**Description of the task**: If a line in the entries below contains "arrow", copy it.

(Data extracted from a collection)
[Start of Attachment]

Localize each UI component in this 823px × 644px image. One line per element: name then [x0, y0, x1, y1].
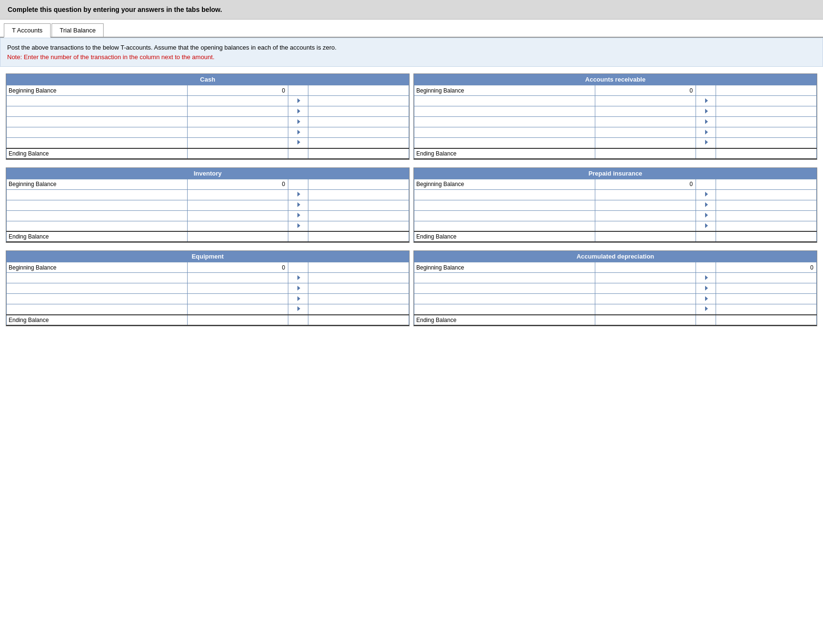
inv-row4-label[interactable]: [9, 223, 185, 229]
accum-row1-val[interactable]: [718, 275, 813, 281]
ar-row2-label[interactable]: [416, 108, 593, 115]
accum-row3-label[interactable]: [416, 296, 593, 302]
accum-row4-val[interactable]: [718, 306, 813, 312]
cash-row2-label[interactable]: [9, 108, 185, 115]
inv-row1-label[interactable]: [9, 191, 185, 198]
cash-ending-empty: [308, 148, 409, 159]
instructions: Post the above transactions to the below…: [0, 38, 823, 67]
ar-row2-val[interactable]: [597, 108, 693, 115]
prepaid-row2-right[interactable]: [718, 202, 814, 208]
equip-row4-label[interactable]: [9, 306, 185, 312]
prepaid-row1-label[interactable]: [416, 191, 593, 198]
ar-row1-right[interactable]: [718, 98, 814, 104]
inv-row2-val[interactable]: [190, 202, 285, 208]
prepaid-ending-input[interactable]: [597, 233, 693, 240]
accum-row1-left[interactable]: [597, 275, 694, 281]
ar-row4-right[interactable]: [718, 129, 814, 136]
header-bar: Complete this question by entering your …: [0, 0, 823, 20]
cash-row5-label[interactable]: [9, 139, 185, 146]
accum-row4-left[interactable]: [597, 306, 694, 312]
ar-begin-arrow: [696, 85, 716, 96]
accum-row2-left[interactable]: [597, 285, 694, 292]
equip-row4-val[interactable]: [190, 306, 285, 312]
accum-ending-input[interactable]: [718, 317, 813, 323]
prepaid-row2-label[interactable]: [416, 202, 593, 208]
prepaid-header: Prepaid insurance: [414, 168, 817, 179]
cash-row4-val[interactable]: [190, 129, 285, 136]
inv-ending-val[interactable]: [188, 231, 288, 242]
cash-row3-val[interactable]: [190, 119, 285, 125]
cash-ending-val[interactable]: [188, 148, 288, 159]
cash-row4-right[interactable]: [310, 129, 407, 136]
prepaid-ending-val[interactable]: [595, 231, 696, 242]
cash-row2-right[interactable]: [310, 108, 407, 115]
prepaid-row1-right[interactable]: [718, 191, 814, 198]
ar-row5-right[interactable]: [718, 139, 814, 146]
tab-t-accounts[interactable]: T Accounts: [4, 23, 51, 38]
cash-row3-label[interactable]: [9, 119, 185, 125]
equip-row2-right[interactable]: [310, 285, 407, 292]
equip-row3-label[interactable]: [9, 296, 185, 302]
prepaid-row2-val[interactable]: [597, 202, 693, 208]
ar-ending-input[interactable]: [597, 150, 693, 157]
inv-row1-val[interactable]: [190, 191, 285, 198]
ar-row3-label[interactable]: [416, 119, 593, 125]
ar-ending-val[interactable]: [595, 148, 696, 159]
prepaid-row4-right[interactable]: [718, 223, 814, 229]
prepaid-ending-arrow: [696, 231, 716, 242]
cash-row1-label[interactable]: [9, 98, 185, 104]
equip-row2-val[interactable]: [190, 285, 285, 292]
accum-row1-label[interactable]: [416, 275, 593, 281]
ar-row4-label[interactable]: [416, 129, 593, 136]
prepaid-row3-right[interactable]: [718, 212, 814, 219]
prepaid-row3-label[interactable]: [416, 212, 593, 219]
inv-row3-label[interactable]: [9, 212, 185, 219]
equip-ending-input[interactable]: [190, 317, 285, 323]
ar-row3-val[interactable]: [597, 119, 693, 125]
equip-row1-label[interactable]: [9, 275, 185, 281]
cash-row5-right[interactable]: [310, 139, 407, 146]
cash-row4-label[interactable]: [9, 129, 185, 136]
ar-row4-val[interactable]: [597, 129, 693, 136]
inv-row2-right[interactable]: [310, 202, 407, 208]
accum-row3-val[interactable]: [718, 296, 813, 302]
equip-row3-val[interactable]: [190, 296, 285, 302]
cash-row1-right[interactable]: [310, 98, 407, 104]
inv-ending-input[interactable]: [190, 233, 285, 240]
accum-row2-val[interactable]: [718, 285, 813, 292]
accum-row4-label[interactable]: [416, 306, 593, 312]
ar-row3-right[interactable]: [718, 119, 814, 125]
equip-row3-right[interactable]: [310, 296, 407, 302]
equip-row1-right[interactable]: [310, 275, 407, 281]
accum-ending-val[interactable]: [716, 315, 817, 325]
ar-row5-val[interactable]: [597, 139, 693, 146]
prepaid-row4-label[interactable]: [416, 223, 593, 229]
prepaid-row4-val[interactable]: [597, 223, 693, 229]
prepaid-row3-val[interactable]: [597, 212, 693, 219]
ar-row1-val[interactable]: [597, 98, 693, 104]
inv-row2-label[interactable]: [9, 202, 185, 208]
inv-row4-val[interactable]: [190, 223, 285, 229]
cash-row1-val[interactable]: [190, 98, 285, 104]
equip-row4-right[interactable]: [310, 306, 407, 312]
ar-beginning-label: Beginning Balance: [414, 85, 595, 96]
prepaid-row3-arrow: [696, 210, 716, 221]
equip-row1-val[interactable]: [190, 275, 285, 281]
inv-row3-val[interactable]: [190, 212, 285, 219]
cash-row3-right[interactable]: [310, 119, 407, 125]
ar-row5-label[interactable]: [416, 139, 593, 146]
ar-row1-label[interactable]: [416, 98, 593, 104]
tab-trial-balance[interactable]: Trial Balance: [52, 23, 104, 37]
equip-row2-label[interactable]: [9, 285, 185, 292]
equip-ending-val[interactable]: [188, 315, 288, 325]
prepaid-row1-val[interactable]: [597, 191, 693, 198]
inv-row4-right[interactable]: [310, 223, 407, 229]
cash-row5-val[interactable]: [190, 139, 285, 146]
cash-row2-val[interactable]: [190, 108, 285, 115]
cash-ending-input[interactable]: [190, 150, 285, 157]
inv-row3-right[interactable]: [310, 212, 407, 219]
accum-row2-label[interactable]: [416, 285, 593, 292]
ar-row2-right[interactable]: [718, 108, 814, 115]
accum-row3-left[interactable]: [597, 296, 694, 302]
inv-row1-right[interactable]: [310, 191, 407, 198]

[End of Attachment]

**Your solution**:
ar-begin-arrow: [696, 85, 716, 96]
prepaid-ending-arrow: [696, 231, 716, 242]
prepaid-row3-arrow: [696, 210, 716, 221]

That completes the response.